Work request: Print the records exactly as they are written.
* * *
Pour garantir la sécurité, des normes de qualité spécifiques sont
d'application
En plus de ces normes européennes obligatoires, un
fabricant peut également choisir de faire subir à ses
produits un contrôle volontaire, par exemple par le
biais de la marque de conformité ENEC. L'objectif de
* * *
Task output:
Pour garantir la sécurité, des normes de qualité spécifiques sont
d'application
En plus de ces normes européennes obligatoires, un
fabricant peut également choisir de faire subir à ses
produits un contrôle volontaire, par exemple par le
biais de la marque de conformité ENEC. L'objectif de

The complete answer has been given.